Creating and Using Indices#

Computing the Size of the Index Array#

The expected number of index values can be obtained from:

uint32_t num_index_values(uint32_t buf_size, uint32_t idx_size, uint32_t blk_size);

where the arguments are the size of the uncompressed data, the size of the mini-block, and the size of the block. It assumes all the blocks to have the same (uncompressed) size (as specified) or this value is 0. If the value is 0, all of the input is compressed into a single block (whose size is the same as buf_size).

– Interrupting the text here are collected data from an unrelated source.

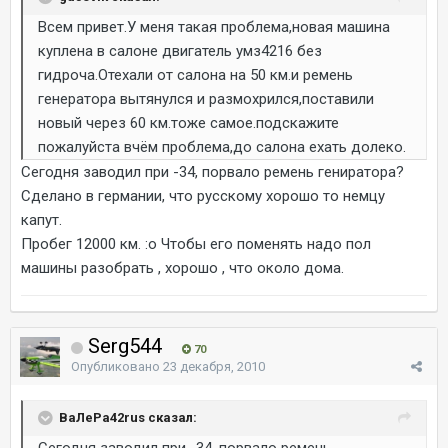
Всем привет.У меня такая проблема,новая машина
куплена в салоне двигатель умз4216 без
гидроча.Отехали от салона на 50 км.и ремень
генератора вытянулся и размохрился,поставили
новый через 60 км.тоже самое.подскажите
пожалуйста вчём проблема,до салона ехать долеко.
Сегодня заводил при -34, порвало ремень гениратора?
Сделано в германии, что русскому хорошо то немцу
капут.
Пробег 12000 км. :o Чтобы его поменять надо пол
машины разобрать , хорошо , что около дома.
Serg544
70
Опубликовано
23 декабря, 2010
ВаЛеРа42rus сказал:
Сегодня заводил при -34, порвало ремень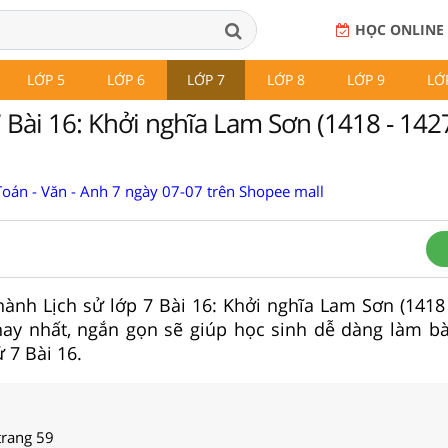
HỌC ONLINE
LỚP 5
LỚP 6
LỚP 7
LỚP 8
LỚP 9
LỚ
 Bài 16: Khởi nghĩa Lam Sơn (1418 - 1427
Toán - Văn - Anh 7 ngày 07-07 trên Shopee mall
 hành Lịch sử lớp 7 Bài 16: Khởi nghĩa Lam Sơn (1418
 hay nhất, ngắn gọn sẽ giúp học sinh dễ dàng làm bà
 7 Bài 16.
trang 59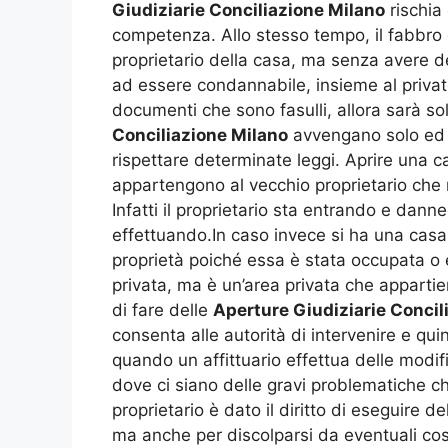
Giudiziarie Conciliazione Milano
rischia
competenza. Allo stesso tempo, il fabbro 
proprietario della casa, ma senza avere de
ad essere condannabile, insieme al privat
documenti che sono fasulli, allora sarà s
Conciliazione Milano
avvengano solo ed e
rispettare determinate leggi. Aprire una c
appartengono al vecchio proprietario che non
Infatti il proprietario sta entrando e da
effettuando.In caso invece si ha una casa
proprietà poiché essa è stata occupata o e
privata, ma è un’area privata che apparti
di fare delle
Aperture Giudiziarie Concil
consenta alle autorità di intervenire e qui
quando un affittuario effettua delle modifi
dove ci siano delle gravi problematiche c
proprietario è dato il diritto di eseguire de
ma anche per discolparsi da eventuali cos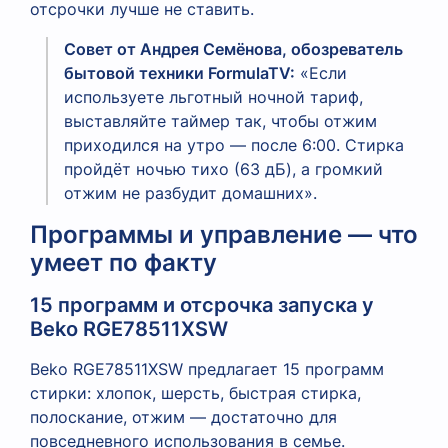
отсрочки лучше не ставить.
Совет от Андрея Семёнова, обозреватель
бытовой техники FormulaTV:
«Если
используете льготный ночной тариф,
выставляйте таймер так, чтобы отжим
приходился на утро — после 6:00. Стирка
пройдёт ночью тихо (63 дБ), а громкий
отжим не разбудит домашних».
Программы и управление — что
умеет по факту
15 программ и отсрочка запуска у
Beko RGE78511XSW
Beko RGE78511XSW предлагает 15 программ
стирки: хлопок, шерсть, быстрая стирка,
полоскание, отжим — достаточно для
повседневного использования в семье.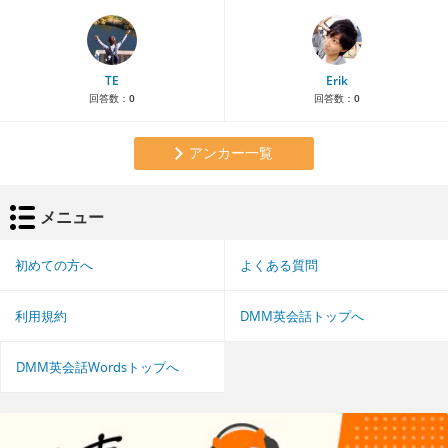
TE
Erik
回答数：
0
回答数：
0
アンカー一覧
メニュー
初めての方へ
よくある質問
利用規約
DMM英会話トップへ
DMM英会話Wordsトップへ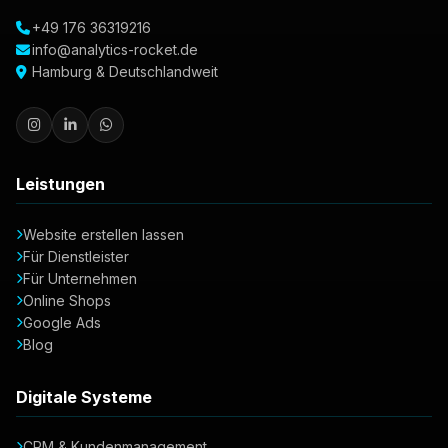
+49 176 36319216
info@analytics-rocket.de
Hamburg & Deutschlandweit
Leistungen
Website erstellen lassen
Für Dienstleister
Für Unternehmen
Online Shops
Google Ads
Blog
Digitale Systeme
CRM & Kundenmanagement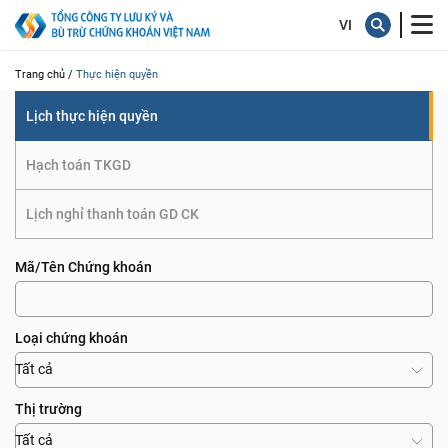
quyền
Trang chủ /
Thực hiện quyền
Lịch thực hiện quyền
Hạch toán TKGD
Lịch nghỉ thanh toán GD CK
Mã/Tên Chứng khoán
Loại chứng khoán
Tất cả
Thị trường
Tất cả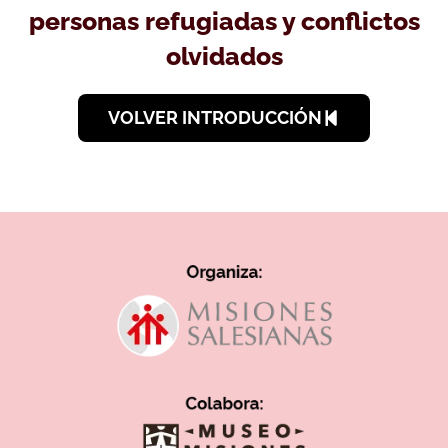
personas refugiadas y conflictos
olvidados
VOLVER INTRODUCCIÓN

One index value is stored per mini-block, two values are stored per block, and one extra index value. In the first example (multi-block usage), 3 blocks and 11 mini-blocks present, so the total number of indices is 3*2+11+1 = 18. In the second example (single-block usage), 1 block and 11 mini-blocks present, so the total number of indices is 1*2+11+1 = 14.

Creating Indices#

To generate indices, the application needs to allocate an array large enough to hold all of the index values. The application then defines the mini-block size using the qpl_job.mini_block_size field, points to the index table memory with the qpl_job.idx_array field, and specifies the size of the table with the qpl_job.idx_max_size field.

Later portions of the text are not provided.